* [Input data]

======

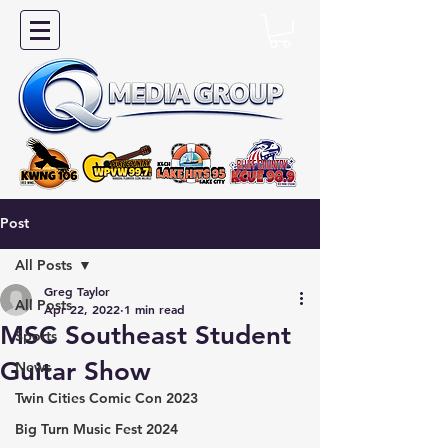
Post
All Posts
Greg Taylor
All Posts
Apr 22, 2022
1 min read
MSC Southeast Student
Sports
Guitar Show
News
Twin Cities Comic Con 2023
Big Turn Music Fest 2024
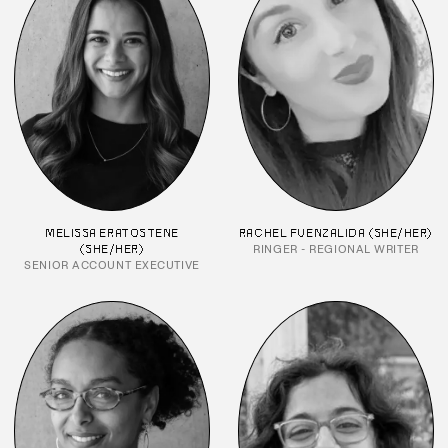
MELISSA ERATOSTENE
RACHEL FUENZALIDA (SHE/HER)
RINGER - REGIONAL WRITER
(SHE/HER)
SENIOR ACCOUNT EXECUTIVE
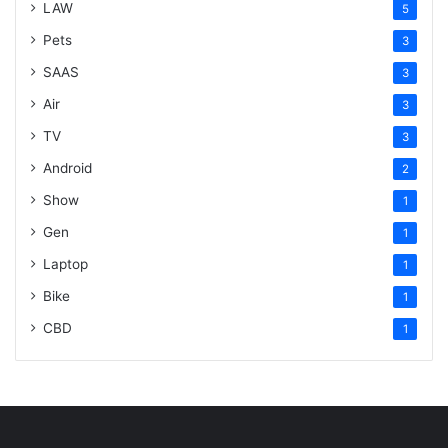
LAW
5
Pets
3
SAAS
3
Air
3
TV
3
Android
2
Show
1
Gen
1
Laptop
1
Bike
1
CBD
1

======

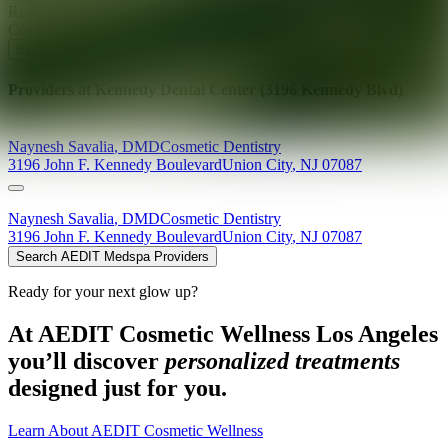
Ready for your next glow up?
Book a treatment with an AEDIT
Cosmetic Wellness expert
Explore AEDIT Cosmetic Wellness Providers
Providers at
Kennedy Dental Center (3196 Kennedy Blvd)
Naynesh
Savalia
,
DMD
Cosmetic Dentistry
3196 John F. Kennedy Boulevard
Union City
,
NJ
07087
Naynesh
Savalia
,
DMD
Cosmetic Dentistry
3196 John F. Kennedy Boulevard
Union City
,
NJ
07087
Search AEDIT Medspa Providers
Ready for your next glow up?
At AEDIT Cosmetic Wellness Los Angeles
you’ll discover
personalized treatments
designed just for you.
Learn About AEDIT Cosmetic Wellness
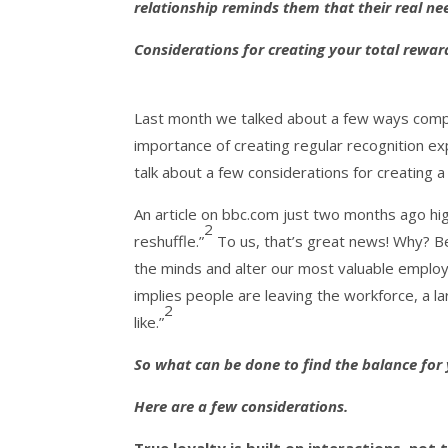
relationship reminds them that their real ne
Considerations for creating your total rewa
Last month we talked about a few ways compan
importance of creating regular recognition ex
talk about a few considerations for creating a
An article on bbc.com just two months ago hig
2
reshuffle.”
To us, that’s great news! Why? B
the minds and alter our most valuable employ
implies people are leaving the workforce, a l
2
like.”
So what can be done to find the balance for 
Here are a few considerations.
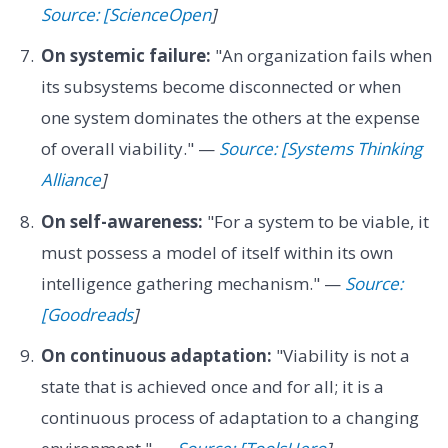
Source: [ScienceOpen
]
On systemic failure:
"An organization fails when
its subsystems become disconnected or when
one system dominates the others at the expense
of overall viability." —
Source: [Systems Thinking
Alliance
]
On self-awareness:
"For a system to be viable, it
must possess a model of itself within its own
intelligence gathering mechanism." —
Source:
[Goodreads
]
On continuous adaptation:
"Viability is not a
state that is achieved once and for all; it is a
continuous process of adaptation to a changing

======

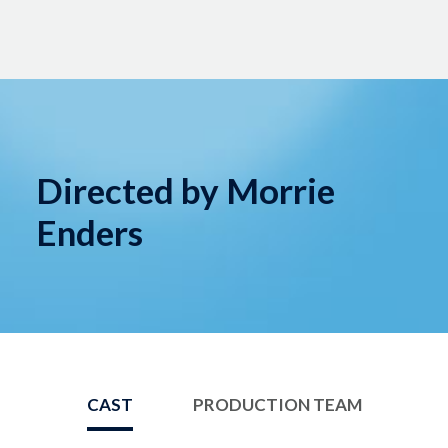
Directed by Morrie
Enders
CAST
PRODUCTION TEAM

======

* [Problem description] Go back to the listing above and write out the lines starting at the one with "Cosmetic Wellness expert" and ending at the one with "continuous process of", inclusive, exactly and without pictures.

* [Task response]
Cosmetic Wellness expert
Explore AEDIT Cosmetic Wellness Providers
Providers at
Kennedy Dental Center (3196 Kennedy Blvd)
Naynesh
Savalia
,
DMD
Cosmetic Dentistry
3196 John F. Kennedy Boulevard
Union City
,
NJ
07087
Naynesh
Savalia
,
DMD
Cosmetic Dentistry
3196 John F. Kennedy Boulevard
Union City
,
NJ
07087
Search AEDIT Medspa Providers
Ready for your next glow up?
At AEDIT Cosmetic Wellness Los Angeles
you’ll discover
personalized treatments
designed just for you.
Learn About AEDIT Cosmetic Wellness
relationship reminds them that their real ne
Considerations for creating your total rewa
Last month we talked about a few ways compan
importance of creating regular recognition ex
talk about a few considerations for creating a
An article on bbc.com just two months ago hig
2
reshuffle.”
To us, that’s great news! Why? B
the minds and alter our most valuable employ
implies people are leaving the workforce, a l
2
like.”
So what can be done to find the balance for 
Here are a few considerations.
Source: [ScienceOpen
]
On systemic failure:
"An organization fails when
its subsystems become disconnected or when
one system dominates the others at the expense
of overall viability." —
Source: [Systems Thinking
Alliance
]
On self-awareness:
"For a system to be viable, it
must possess a model of itself within its own
intelligence gathering mechanism." —
Source:
[Goodreads
]
On continuous adaptation:
"Viability is not a
state that is achieved once and for all; it is a
continuous process of adaptation to a changing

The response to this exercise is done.